Mengutuk dan Berdoa

366 58 284
                                    

semesta
pilihan
dan hati manusia
yang rapuh

meminta pengampunan





















Pernah datang seseorang bicara tentang manusia yang tidak akan bisa merasa cukup mengenai apa pun itu jika untuk dirinya sendiri. Katanya juga, manusia tidak boleh serakah. Nanti akan ada sepasang mata yang menangis lagi. Tapi semeta tidak memberi manusia pilihan untuk menjadi seseorang yang egois.

Hukum alam yang tidak pernah bisa ia patahkan adalah ketika siapa pun raga yang terlebih dahulu menangis pada dunia, mereka yang paling berhak. Padahal, sebenarnya tidak seperti itu. Manusia memiliki ruangnya sendiri-sendiri yang tidak boleh sampai dicampuri urusannya. Namun, satu orang paling menyebalkan itu tidak pernah mau mengerti.
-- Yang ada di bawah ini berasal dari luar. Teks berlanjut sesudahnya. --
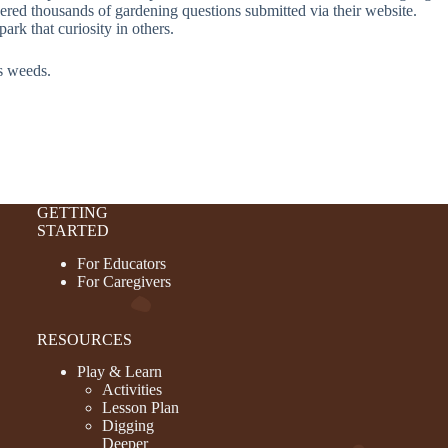
ed thousands of gardening questions submitted via their website.
rk that curiosity in others.
as weeds.
GETTING
STARTED
For Educators
For Caregivers
RESOURCES
Play & Learn
Activities
Lesson Plan
Digging
Deeper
"Dari mana saja kamu?" Lihat, di sana ada orang tua yang sedang berkacak pinggang terlihat akan marah.

"Kerja kelompok, Pak," jawabnya.

"Sampai selarut ini?"

"Aku sudah bukan lagi anak SMA. Tugasku juga lebih banyak."

"Apa yang kamu kerjakan sampai selarut ini? Bapak tidak pernah mengajarkan kamu untuk pulang lebih dari jam enam sore."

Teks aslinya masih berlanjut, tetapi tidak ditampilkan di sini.